Thursday, January 17, 2008

2008 Predictions

Long awaited prognostication for the year ahead:

Somebody will be elected President of the US of A this NOV. Just because of the name thing alone, it will not be Obama, nor Huckabee, same for Giuliani. Obama will accept Hillary's gesture to be her veep. They will run against a Romney/Lieberman ticket and win.

No plans for an Obama Elementary School outside of Illinois (and perhaps in Oakland, CA) in the near future.

Sticking with the election theme - Mike Pruitt will abandon his campaign to be Pakistan's next Prime Minister in protest on the lack of a viable & secure bike path anywhere in the country.

Several endurance events will be cancelled at the Olympics in Beijing in AUG due to terrible air quality. Both Men's & Women's Marathon (if they are run) will see the highest dropout percentage in Olympics history. One of the five official mascots will collapse during the opening ceremonies.

Jordan Campbell win be invited to join the USA Cycling National Development Team for 2009.

The grandson of Joop Zoetemelk (1980 Tdf winner, 1985 World Champion, 6 times 2nd place & finisher of all 16 Tours he started), a Junior racer from the Netherlands, will emerge from nowhere to win the TdF. He will be proclaimed to have the cleanest "biological passport" and will be hailed as the next great cyclist.

He will be busted for enhancing his performance illegally in 2009.

American Ned Overend will finish 2nd at the Tdf just shy of his 53rd birthday.

Tyler Hamilton will bite somebodies ear off during the Brasstown Bald stage of the Tour of Georgia.

The third runway will open at SEATAC to much fanfare with the initial landing made by a Singapore Airlines A380 mega jet which will cause the west retaining wall to fail creating a gigantic landslide demolishing the newly restored Miller Creek

Landslide area will be made into a BMX park for local kids.
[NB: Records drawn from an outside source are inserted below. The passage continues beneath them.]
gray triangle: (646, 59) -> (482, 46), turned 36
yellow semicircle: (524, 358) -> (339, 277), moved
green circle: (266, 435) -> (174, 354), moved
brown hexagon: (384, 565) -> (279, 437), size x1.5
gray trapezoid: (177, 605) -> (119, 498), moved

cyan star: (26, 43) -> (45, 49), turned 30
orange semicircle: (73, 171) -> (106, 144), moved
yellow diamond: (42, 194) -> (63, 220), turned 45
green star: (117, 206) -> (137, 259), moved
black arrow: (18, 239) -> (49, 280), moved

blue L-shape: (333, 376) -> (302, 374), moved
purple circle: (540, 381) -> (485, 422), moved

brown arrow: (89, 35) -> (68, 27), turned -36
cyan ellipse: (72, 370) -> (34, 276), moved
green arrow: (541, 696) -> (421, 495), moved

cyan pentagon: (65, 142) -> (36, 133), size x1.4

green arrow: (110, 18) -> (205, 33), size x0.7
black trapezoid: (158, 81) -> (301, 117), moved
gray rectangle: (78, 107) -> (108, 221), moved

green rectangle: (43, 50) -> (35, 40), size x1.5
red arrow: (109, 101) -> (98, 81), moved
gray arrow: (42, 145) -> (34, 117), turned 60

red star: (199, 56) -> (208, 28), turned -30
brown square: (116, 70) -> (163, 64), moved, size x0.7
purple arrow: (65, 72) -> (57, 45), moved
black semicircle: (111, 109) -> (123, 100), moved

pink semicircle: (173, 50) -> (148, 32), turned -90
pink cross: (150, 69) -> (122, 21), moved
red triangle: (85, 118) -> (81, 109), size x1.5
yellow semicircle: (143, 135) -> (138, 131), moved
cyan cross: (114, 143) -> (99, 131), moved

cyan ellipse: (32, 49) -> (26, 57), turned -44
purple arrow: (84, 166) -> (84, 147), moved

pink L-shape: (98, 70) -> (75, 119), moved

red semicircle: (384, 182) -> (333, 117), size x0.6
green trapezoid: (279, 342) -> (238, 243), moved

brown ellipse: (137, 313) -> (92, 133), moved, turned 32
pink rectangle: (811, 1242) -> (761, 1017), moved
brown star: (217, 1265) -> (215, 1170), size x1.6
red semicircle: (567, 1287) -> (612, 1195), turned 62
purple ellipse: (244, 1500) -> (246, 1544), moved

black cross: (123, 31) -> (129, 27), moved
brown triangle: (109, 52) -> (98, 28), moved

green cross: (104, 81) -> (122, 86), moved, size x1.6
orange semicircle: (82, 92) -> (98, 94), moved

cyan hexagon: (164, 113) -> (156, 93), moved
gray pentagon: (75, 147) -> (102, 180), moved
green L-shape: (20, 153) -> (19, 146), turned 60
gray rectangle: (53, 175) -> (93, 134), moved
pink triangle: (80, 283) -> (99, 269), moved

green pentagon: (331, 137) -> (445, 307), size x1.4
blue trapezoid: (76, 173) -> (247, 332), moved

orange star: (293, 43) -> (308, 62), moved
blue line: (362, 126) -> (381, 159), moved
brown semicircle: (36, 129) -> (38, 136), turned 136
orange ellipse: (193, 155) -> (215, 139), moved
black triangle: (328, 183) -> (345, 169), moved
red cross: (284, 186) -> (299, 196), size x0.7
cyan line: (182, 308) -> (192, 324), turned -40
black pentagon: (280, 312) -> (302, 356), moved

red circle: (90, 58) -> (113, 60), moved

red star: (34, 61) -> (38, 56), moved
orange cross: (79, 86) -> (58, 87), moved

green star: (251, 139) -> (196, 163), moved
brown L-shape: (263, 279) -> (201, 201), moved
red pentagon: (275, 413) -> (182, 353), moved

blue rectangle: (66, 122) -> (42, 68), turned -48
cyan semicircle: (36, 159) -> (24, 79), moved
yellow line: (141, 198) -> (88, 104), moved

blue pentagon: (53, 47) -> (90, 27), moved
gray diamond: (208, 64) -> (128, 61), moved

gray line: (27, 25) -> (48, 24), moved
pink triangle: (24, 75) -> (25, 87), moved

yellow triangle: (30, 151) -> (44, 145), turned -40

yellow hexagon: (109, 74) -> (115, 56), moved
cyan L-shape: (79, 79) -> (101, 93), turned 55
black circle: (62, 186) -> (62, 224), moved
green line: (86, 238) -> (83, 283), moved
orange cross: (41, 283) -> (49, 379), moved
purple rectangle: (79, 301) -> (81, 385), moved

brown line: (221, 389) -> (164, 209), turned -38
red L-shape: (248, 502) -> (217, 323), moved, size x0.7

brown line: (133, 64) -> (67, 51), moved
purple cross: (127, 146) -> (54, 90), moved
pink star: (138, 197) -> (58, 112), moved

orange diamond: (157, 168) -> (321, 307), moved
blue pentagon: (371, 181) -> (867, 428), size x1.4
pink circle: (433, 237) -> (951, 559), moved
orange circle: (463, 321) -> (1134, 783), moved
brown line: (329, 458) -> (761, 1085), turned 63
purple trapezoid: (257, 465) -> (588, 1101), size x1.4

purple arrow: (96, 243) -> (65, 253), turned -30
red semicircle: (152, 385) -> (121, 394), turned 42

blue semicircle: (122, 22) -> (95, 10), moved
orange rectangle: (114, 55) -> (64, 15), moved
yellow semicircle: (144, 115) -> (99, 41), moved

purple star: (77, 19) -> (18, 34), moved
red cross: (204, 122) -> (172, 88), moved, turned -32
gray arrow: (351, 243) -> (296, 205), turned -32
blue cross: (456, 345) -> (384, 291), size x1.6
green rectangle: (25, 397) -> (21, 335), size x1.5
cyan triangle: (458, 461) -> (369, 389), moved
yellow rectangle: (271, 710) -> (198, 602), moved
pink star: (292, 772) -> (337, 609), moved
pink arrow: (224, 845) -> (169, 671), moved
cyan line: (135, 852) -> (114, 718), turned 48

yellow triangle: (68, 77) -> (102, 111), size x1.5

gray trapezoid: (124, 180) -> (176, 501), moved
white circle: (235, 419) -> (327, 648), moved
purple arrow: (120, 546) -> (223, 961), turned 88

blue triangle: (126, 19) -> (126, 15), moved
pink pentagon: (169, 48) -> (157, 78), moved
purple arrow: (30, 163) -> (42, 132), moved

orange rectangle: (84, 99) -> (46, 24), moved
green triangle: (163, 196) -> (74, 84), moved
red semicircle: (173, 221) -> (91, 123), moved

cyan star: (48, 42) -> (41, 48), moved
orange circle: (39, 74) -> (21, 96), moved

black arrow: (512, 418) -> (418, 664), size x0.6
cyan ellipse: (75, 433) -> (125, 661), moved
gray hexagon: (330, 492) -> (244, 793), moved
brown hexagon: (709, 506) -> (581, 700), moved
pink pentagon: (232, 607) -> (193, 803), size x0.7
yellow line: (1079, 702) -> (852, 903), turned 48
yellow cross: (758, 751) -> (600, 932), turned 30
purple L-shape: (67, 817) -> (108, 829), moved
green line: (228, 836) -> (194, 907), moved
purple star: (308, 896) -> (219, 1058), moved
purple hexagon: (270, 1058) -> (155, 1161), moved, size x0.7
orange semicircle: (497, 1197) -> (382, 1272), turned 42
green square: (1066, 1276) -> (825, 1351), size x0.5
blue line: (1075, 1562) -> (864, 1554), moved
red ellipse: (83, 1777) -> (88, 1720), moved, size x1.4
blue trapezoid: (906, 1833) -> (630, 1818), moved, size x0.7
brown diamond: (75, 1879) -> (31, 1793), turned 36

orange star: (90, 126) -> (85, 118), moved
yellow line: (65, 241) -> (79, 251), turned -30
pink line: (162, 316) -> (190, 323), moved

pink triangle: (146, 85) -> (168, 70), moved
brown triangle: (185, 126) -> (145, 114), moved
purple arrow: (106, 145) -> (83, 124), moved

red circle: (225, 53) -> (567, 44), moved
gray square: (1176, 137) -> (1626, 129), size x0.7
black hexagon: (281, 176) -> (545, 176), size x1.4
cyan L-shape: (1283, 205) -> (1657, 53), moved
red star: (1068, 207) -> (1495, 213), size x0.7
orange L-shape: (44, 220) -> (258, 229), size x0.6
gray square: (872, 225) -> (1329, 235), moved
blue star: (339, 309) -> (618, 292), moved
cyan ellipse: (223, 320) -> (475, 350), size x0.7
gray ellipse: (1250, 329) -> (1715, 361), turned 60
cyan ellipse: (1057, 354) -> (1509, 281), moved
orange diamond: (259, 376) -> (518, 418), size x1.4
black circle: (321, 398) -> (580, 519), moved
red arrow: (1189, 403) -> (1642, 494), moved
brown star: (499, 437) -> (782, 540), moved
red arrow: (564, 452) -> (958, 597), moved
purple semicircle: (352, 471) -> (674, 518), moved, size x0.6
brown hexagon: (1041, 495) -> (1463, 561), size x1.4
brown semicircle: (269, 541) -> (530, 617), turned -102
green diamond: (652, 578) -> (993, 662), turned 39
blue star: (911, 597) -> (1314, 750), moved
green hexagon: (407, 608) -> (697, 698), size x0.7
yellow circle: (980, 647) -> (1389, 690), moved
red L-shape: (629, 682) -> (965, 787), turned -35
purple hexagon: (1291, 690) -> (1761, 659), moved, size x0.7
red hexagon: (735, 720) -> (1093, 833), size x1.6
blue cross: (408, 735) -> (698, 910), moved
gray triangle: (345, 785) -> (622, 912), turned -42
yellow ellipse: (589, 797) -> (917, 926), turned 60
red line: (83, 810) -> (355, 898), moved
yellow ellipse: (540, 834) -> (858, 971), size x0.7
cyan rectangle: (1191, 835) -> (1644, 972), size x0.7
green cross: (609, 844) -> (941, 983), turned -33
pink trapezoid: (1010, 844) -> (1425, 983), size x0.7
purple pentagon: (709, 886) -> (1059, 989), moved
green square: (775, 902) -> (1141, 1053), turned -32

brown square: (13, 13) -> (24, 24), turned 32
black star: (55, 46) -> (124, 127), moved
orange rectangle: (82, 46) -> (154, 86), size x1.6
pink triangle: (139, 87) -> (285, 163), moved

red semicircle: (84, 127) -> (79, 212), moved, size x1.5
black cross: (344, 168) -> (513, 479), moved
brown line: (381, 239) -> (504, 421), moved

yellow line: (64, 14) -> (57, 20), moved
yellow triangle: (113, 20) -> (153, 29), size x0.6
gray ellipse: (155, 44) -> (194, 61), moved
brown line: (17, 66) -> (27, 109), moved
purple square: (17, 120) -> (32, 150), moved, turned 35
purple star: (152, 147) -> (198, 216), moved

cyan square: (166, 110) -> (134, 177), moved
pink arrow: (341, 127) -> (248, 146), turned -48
Alaska Airlines will be bought out by American, will close its Seattle operations, and focus on building Boeing Field hub trumping & snubbing Southwest Airlines at their own game.

Southwest counters by opening up operations from Renton's Clayton Scott Field (KRNT) - where 100% of their Boeing 737's were assembled. Though due to performance issues they can only carry 4 passengers a flight, or limit their full passenger range to service only as far as Tacoma Narrows Airport.

Al Gore will move onto a North Atlantic iceberg and not leave until all countries accept his moral challenge to reduce greenhouse emissions. Unfortunately the world will continue to ignore his message and Al, with his Nobel Peace Prize by his side, will go missing as the iceberg eventually melts before a rescue ship (with an offset carbon footprint) can reach him.

Unfortunately Tipper wasn't with him and continues to bash objectionable music lyrics.

Al will turn up 5 years from now living in Venezuela secretly running their state-owned petroleum company PDVSA (PetrĂ³leos de Venezuela, S.A.), with kickbacks to former President George Bush who can't get a speaking engagement since it was learned he really does have an IQ of puppet.

Britain's Prince Charles will reveal he is gay (not that there's anything wrong with that!) and that with his "Misses" (Camilla Parker Bowles) they have a lavender marriage.

Evening Magazine will do a feature on some old cyclist attempting to ride up Maui's Mt Haleakala several times.

Old guy loses track of the number climbed so far and has to make a do-over the next day.

The team formally known as AxleyUSA/Spoke & Sprocket (cannot reveal new team name) will dominate NW cycling. Mike Pruitt will be nominated as WA State Prime Minister of Bicycling.

All 5 grins will keep on grinning & growing.